Shortly after I got out of the hospital, Nolan was feeling a bit uneasy. He just wasn't acting himself and was having a hard time understanding that doctors & nurses are not mean, that they were simply helping to make Mommy better & not intending to keep her away. So, we decided he needed some "Nolan" time with just Mommy & Daddy. Meemaw & Papa kept Parker, and we headed to see our first 3D Movie Beauty & the Beast. Unfortunately only a few minutes into the movie he told us he didn't feel so well & proceeded to throw up everywhere. Great. Not even an hour later, Brian started, too. When I put Parker to bed that night, he started, also. They continued on the path all through the night. By morning, Nolan was better & Brian was slowly getting better, but it had reached me in another way! Luckily the bug didn't last too long, but unfortunately, it did pass on to Meemaw & Papa, too. Thanks for being champs about it Mom & Dad! :)



On MLK, Jr. day it was usual out for the Midwest. This is what our car read:


So, we figured we'd better get out & take advantage of it. Nolan hadn't been to the zoo since right after his birthday and honestly, Mommy was wiped after not being there too long (I was 37 weeks pregnant). This January day was Parker's first trip! It was probably the very best time I've ever had there. It wasn't too crowded and we saw so many animals that we rarely get a good look at. The weather was just right.

















We ended the month with a trip to Mt. Vernon to celebrate our nephew, Brennan's, 2nd Birthday. Nolan loves spending time with TJ & Brennan and it's great to see them forming friendships with people that they will always be able to count on.

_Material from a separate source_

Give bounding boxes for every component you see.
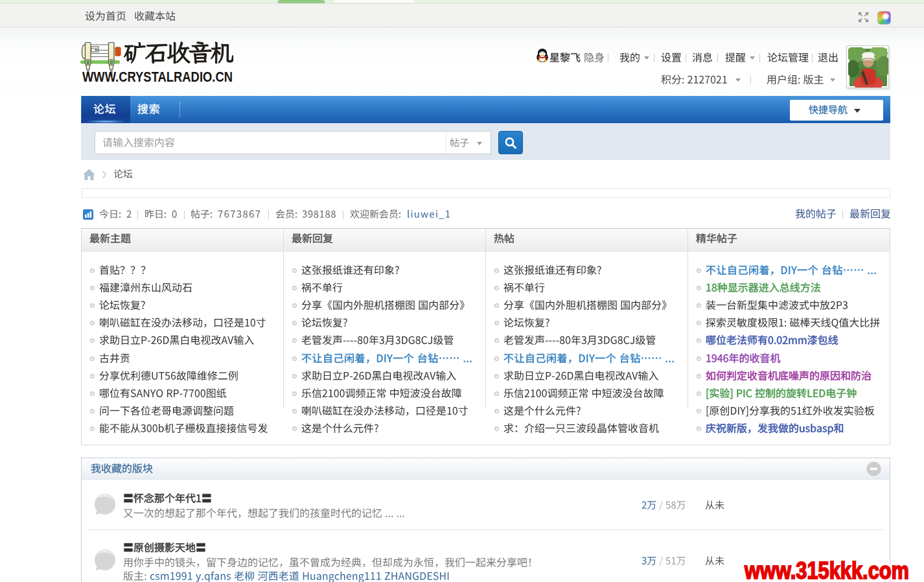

From personal experience, cousins are definitely some of life's best gifts & friends.



Happy Birthday, Brennan!















Today is our 6th anniversary. The boys will be left with a babysitter and Mommy & Daddy are heading to the Melting Pot. I'm SO looking forward to time with just Brian. Aside from the hospital, we haven't had any alone time since prior to Parker being born. The funny thing is...as soon as we're out a little bit, I miss my crazy boys!

"Standing on this mountaintop
Looking just how far we’ve come
Knowing that for every step
You were with us.

Kneeling on this battle ground
Seeing just how much You’ve done
Knowing every victory
Was Your power in us

Scars and struggles on the way
But with joy our hearts can say
Yes, our hearts can say
Never once did we ever walk alone
Never once did You leave us on our own
You are faithful, God, You are faithful...

Every step we are breathing in Your grace
Evermore we’ll be breathing out Your praise
You are faithful, God, You are faithful."